Berkeley, California 94710

Ladies and Gentlemen:

We have acted as counsel to XOMA Corporation, a Delaware corporation (the “Company”), and you have requested our opinion in connection with the sale and issuance by the Company of up to 8,097,165 shares (the “Shares”) of the Company’s common stock, par value $0.0075 par value per share (the “Common Stock”) together with the Warrants (the “Warrants”) to purchase up to an additional 8,097,165 shares of Common Stock (the “Warrant Shares”) pursuant to a Registration Statement on Form S-3 (File No. 333-191078) (the “Registration Statement”) filed with the Securities and Exchange Commission (the “Commission”) under the Securities Act of 1933, as amended (the “Act”), the related Prospectus included therein and the Prospectus Supplement to be filed with the Commission pursuant to Rule 424(b) promulgated under the Act (the “Prospectus Supplement”).

In connection with this opinion, we have examined and relied upon the Registration Statement and related Prospectus and Prospectus Supplement included therein, the form of Warrant to be filed as an exhibit to a current report of the Company on Form 8-K, the Company’s Certificate of Incorporation, as amended, and the Company’s Bylaws, each as currently in effect, and the originals or copies certified to our satisfaction of such other records, documents, certificates, memoranda and other instruments as we deem necessary or appropriate to enable us to render the opinion expressed below. We have assumed the genuineness and authenticity of all documents submitted to us as originals and the conformity to originals of all documents submitted to us as copies thereof. With regard to the Warrant Shares, we have assumed that at the time of issuance or sale, a sufficient number of shares of Common Stock are authorized and available for issuance.

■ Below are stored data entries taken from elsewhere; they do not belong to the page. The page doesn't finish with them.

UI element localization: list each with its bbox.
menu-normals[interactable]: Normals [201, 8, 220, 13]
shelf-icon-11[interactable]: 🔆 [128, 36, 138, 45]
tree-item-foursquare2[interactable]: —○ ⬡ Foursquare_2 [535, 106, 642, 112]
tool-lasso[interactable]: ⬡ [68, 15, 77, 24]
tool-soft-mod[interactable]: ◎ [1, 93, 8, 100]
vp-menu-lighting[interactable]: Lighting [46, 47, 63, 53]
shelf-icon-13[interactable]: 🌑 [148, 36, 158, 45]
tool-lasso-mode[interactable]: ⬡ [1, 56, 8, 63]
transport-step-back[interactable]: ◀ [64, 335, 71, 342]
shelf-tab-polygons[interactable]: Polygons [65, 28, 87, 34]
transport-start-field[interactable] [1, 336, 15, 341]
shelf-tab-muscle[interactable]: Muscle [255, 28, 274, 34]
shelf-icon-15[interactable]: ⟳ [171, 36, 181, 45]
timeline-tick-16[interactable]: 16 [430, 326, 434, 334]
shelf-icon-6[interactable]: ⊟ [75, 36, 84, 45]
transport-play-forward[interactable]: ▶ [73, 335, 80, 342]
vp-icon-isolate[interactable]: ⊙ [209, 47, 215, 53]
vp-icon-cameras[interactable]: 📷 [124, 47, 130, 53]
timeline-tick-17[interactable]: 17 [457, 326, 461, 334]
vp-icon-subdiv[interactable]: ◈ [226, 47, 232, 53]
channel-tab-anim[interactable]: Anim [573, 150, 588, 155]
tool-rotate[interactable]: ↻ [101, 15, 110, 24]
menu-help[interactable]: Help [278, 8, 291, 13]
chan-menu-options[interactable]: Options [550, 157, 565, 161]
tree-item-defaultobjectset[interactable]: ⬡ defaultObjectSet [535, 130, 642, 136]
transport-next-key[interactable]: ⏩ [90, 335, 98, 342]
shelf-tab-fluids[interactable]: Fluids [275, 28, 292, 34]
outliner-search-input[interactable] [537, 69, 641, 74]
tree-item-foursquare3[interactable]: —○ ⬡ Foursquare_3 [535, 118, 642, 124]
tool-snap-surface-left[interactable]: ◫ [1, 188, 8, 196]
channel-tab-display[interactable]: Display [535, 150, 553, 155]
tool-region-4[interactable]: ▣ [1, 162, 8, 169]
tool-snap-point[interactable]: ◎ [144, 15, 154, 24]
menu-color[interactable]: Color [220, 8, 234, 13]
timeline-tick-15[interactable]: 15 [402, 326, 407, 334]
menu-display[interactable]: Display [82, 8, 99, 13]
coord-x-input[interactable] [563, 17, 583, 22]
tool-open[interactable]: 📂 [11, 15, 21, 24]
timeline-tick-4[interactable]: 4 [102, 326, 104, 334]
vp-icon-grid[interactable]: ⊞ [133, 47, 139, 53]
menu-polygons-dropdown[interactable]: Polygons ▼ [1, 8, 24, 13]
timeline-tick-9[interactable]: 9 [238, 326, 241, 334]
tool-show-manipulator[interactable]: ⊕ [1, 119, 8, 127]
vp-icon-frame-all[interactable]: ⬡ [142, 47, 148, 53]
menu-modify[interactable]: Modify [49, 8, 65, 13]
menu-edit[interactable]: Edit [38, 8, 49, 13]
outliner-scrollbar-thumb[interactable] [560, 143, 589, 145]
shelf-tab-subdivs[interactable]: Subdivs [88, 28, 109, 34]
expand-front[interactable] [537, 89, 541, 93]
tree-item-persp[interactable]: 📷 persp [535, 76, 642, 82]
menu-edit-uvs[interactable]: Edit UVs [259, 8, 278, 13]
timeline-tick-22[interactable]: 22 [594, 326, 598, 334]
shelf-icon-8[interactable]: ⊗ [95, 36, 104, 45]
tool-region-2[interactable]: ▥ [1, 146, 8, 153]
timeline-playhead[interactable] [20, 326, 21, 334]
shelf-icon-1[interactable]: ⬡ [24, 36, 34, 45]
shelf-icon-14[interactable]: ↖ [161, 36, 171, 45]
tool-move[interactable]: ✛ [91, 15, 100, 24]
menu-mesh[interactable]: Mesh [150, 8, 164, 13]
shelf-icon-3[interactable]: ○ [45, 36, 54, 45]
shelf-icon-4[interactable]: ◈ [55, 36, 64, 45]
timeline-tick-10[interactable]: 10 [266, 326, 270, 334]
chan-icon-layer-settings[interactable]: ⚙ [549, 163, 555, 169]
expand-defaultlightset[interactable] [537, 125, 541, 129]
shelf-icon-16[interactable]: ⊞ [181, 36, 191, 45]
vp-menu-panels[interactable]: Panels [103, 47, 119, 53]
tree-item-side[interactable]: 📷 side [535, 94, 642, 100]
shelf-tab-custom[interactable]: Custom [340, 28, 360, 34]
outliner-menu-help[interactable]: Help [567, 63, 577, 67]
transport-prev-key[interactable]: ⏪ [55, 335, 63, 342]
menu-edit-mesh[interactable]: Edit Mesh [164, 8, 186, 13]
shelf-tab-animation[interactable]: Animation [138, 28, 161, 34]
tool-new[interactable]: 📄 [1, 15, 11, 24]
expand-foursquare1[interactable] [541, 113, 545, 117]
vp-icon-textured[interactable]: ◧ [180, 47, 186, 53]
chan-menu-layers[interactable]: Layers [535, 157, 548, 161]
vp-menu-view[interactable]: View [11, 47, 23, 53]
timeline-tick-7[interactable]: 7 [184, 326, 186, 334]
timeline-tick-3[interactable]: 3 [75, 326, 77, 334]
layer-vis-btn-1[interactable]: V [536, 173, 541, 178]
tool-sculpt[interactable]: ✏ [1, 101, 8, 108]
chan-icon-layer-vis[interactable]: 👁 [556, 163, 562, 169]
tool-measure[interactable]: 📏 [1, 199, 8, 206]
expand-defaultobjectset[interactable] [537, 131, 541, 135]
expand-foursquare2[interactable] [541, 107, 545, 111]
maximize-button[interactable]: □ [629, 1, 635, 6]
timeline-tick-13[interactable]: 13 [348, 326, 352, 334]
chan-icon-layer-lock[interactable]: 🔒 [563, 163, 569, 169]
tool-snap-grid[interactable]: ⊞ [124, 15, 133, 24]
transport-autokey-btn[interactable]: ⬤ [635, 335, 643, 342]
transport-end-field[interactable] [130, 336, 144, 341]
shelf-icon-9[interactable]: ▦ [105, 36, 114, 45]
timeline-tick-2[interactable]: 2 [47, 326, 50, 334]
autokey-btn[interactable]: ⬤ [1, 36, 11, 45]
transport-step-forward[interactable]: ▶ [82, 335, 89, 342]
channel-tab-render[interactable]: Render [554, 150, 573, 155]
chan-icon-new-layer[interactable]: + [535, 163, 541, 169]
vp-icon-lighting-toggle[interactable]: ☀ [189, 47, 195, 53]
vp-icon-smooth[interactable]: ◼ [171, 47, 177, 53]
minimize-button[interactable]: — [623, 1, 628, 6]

We have also assumed that the Warrants and Warrant Shares will be sold at the price established by the Board of Directors of the Company or a pricing committee thereof in accordance with Section 153 of the General Corporation Law of the State of Delaware (the “DGCL”) and at the time of exercise is equal to or greater than the par value of the Common Stock, and (ii) we express no opinion to the extent that, notwithstanding its current reservation of shares of Common Stock, future issuances of securities, of the Company and/or antidilution adjustments to outstanding securities of the Company, including the Warrant Shares, cause the Warrants to be exercisable for more shares of Common Stock than the number that then remain authorized but unissued.

Our opinion herein is expressed solely with respect to the DGCL and, as to the Warrants constituting valid and legally binding obligations of the Company, with respect to the laws of the State of New York.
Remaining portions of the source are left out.